Saturday, December 5, 2009

The Crisis of the Conservative Catholic Bishops

We've talked a lot about the muscle flexing of the RC Bishops, from telling Patrick Kennedy "no Communion", to wanting to deny Ted Kennedy a funeral, to the escalation of the abortion wars into peripheral issues with the Stupak amendment, to the bankrolling of Question 1 in Maine and threatening to withdraw from social services in DC over the issue of gay marriage.

James Carroll considers the loss of the great social justice tradition of the Catholic church.
All of this defines a watershed moment. ....For the first time in its history, the American Catholic hierarchy is solidly right wing. There is not one liberal voice among its members. The bishops are at home with the heirs of a know-nothing fundamentalism that once, by every measure of theology and social policy, embodied the Church’s opposite. ....

The self-righteous glee with which they spout ethical absolutes, the fervor with which they threaten excommunication of dissidents, and the chest-thumping with which they mark their decisive influence on urgent legislation all suggest the degree of their relief to be out from under the cloud of contempt in which they were held because of their handling of the sex abuse-crisis. But that crisis, the sources of which have yet to be addressed, is not over.

Many Catholic lay people “of a certain age” are profoundly alienated from the bishops’ worldview and understanding of the Church, but, because of firm clerical control over the institution and the tendency of the secular media to define “the Church” in strictly clerical terms, there is little they can do to affect either. Catholic young people, meanwhile, are indifferent to what the bishops say and think (only 15 percent of college-age Catholics attend Mass regularly). Given the current tilt of Church power, such Catholics are, for now, unwilling hostages of the reactionary hierarchy.

What’s new is that, given the polarity of American politics, the whole nation is their hostage, too.
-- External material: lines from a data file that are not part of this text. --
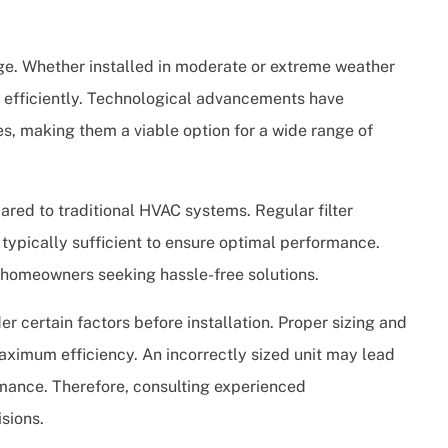
ge. Whether installed in moderate or extreme weather
 efficiently. Technological advancements have
es, making them a viable option for a wide range of
red to traditional HVAC systems. Regular filter
 typically sufficient to ensure optimal performance.
or homeowners seeking hassle-free solutions.
er certain factors before installation. Proper sizing and
maximum efficiency. An incorrectly sized unit may lead
mance. Therefore, consulting experienced
sions.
It remains to be seen, though, if the bishops’ embrace of uncompromising extremism will do anything, over the long term, but leave them isolated with their new friends on the fringe, more discredited than ever.
Meanwhile, Ross Douthat argues that the conservative puritanism of American Catholics owes much to their Irish roots:
A Cullen-esque Catholicism was ide ally suited to the task of building a thriving immigrant church in a hostile Protestant society. The remarkable prestige, power and cultural cachet of mid-20th century American Catholicism almost certainly wouldn’t have been possible without the extraordinary exertions and self-sacrifice that the Irish Church inspired from priests and laity alike — and without its hierarchy’s ability to be power brokers and politicians as well as shepherds, and to bend the civil authorities, when necessary, to their will.

But you can see how it could all go bad — how a culture so intense clerical, so politically high-handed, and so embarrassed (beyond the requirements of Christian doctrine) by human sexuality could magnify the horror of priestly pedophilia, and expand the pool of victims, by producing bishops inclined to strong-arm the problem out of public sight instead of dealing with it as Christian leaders should.

And the Irish agree. Writing in the Irish Times, Maureen Gaffney reflects in the wake of the horrifying news that the hierarchy and the police colluded to protect abusers. What is the moral authority of the institution now, especially on issues of sex and sexuality?
Very few Catholics are looking to the church for moral guidelines in relation to any of these questions anymore. And why would they? ....Such pronouncements are so much at variance with the lived experience of most people as to undermine terminally the church’s credibility in the area of intimate relationships.....

But no amount of improved decision-making and transparency will enable senior clergy to respond effectively to the church’s crisis of sexuality.

To do that, they must confront the root cause of the problem – that the Catholic Church is a powerful homo-social institution, where men are submissive to a hierarchical authority and where women are incidental and dispensable. It’s the purest form of a male hierarchy, reflected in the striking fact that we all collectively refer it to as “the Hierarchy”.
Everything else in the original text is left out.